(What the exercise asks):
In the listing below, identify each line with the word "option" and return those lines.

****************

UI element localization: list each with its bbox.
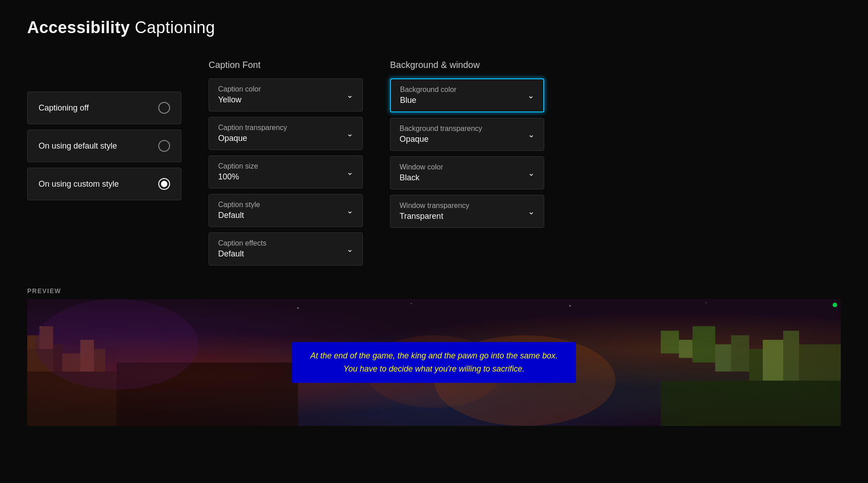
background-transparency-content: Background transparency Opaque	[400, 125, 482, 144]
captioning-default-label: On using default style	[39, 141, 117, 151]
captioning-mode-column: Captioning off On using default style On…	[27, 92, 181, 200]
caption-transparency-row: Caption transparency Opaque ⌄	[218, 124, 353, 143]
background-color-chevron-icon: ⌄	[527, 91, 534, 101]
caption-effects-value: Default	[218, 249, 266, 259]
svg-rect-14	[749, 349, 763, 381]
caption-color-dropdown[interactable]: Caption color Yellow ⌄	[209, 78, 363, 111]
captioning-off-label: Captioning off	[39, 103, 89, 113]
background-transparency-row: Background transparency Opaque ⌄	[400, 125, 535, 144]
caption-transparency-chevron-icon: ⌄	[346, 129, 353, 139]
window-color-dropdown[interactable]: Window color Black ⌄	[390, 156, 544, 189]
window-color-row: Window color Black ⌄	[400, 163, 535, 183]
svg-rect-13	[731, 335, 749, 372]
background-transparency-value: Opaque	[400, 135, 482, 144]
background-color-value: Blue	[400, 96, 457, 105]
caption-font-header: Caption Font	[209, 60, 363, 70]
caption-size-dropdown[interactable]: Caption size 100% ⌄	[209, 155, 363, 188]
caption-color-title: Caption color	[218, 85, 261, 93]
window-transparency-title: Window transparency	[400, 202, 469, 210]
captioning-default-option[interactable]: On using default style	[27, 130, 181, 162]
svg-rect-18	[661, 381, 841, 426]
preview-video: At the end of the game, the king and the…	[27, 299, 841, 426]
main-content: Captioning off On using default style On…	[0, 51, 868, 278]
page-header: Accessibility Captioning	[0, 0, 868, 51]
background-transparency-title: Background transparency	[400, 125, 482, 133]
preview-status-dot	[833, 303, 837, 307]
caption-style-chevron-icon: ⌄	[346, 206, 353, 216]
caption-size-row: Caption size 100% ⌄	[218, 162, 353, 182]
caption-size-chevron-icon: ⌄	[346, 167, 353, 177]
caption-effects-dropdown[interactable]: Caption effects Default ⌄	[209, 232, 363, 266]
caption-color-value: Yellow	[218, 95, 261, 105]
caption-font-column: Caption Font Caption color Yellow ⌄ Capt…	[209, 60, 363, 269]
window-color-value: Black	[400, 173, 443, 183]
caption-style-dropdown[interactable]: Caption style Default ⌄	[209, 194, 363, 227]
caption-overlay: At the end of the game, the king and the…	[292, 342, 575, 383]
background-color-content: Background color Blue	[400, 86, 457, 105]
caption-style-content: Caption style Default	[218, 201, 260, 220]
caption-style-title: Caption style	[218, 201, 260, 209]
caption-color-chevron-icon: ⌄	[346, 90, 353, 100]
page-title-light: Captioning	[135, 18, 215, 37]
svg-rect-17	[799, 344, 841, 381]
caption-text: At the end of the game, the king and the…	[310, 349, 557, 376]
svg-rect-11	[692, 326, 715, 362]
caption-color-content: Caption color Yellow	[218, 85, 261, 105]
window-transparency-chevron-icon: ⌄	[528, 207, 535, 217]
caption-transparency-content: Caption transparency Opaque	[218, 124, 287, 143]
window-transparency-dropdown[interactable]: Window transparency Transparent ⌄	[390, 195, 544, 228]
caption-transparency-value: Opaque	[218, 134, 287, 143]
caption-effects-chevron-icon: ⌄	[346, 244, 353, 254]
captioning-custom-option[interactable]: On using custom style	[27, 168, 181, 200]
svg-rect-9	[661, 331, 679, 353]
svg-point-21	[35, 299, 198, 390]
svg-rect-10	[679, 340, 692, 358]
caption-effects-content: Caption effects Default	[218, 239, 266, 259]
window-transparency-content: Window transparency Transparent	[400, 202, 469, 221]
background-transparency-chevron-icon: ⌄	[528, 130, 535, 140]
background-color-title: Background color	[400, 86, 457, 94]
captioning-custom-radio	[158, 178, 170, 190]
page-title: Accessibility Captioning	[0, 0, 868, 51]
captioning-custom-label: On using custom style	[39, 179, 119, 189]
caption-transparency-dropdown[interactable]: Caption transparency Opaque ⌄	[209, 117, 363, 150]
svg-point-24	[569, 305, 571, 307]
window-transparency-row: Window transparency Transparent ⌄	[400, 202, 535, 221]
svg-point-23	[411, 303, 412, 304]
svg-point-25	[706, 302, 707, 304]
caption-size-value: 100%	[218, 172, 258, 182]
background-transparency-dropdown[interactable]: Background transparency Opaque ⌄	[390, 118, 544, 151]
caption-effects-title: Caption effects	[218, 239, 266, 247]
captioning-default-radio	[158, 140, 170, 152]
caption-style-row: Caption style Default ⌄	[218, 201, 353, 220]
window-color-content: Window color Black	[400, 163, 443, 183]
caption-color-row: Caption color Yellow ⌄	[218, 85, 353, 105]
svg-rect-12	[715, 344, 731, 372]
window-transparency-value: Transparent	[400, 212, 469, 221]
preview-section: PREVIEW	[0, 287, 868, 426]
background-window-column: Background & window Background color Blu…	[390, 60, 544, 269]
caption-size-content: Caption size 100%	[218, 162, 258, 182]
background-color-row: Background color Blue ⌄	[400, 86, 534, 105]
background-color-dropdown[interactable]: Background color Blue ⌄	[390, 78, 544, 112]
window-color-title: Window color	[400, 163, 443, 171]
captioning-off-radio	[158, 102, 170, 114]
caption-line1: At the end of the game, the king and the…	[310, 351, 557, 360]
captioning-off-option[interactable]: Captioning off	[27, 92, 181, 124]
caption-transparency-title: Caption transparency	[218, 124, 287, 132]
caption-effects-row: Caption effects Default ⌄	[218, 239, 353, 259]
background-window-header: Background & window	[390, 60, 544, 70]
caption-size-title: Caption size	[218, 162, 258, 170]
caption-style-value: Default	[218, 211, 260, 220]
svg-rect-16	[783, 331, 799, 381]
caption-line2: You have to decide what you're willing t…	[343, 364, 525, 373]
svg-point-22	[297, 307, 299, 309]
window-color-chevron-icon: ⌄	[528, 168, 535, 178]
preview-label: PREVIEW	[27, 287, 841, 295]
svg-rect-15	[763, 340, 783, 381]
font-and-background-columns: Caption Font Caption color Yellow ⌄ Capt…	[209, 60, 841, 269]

****************

(Answer box):
captioning-default-option[interactable]: On using default style	[27, 130, 181, 162]
captioning-custom-option[interactable]: On using custom style	[27, 168, 181, 200]
captioning-off-option[interactable]: Captioning off	[27, 92, 181, 124]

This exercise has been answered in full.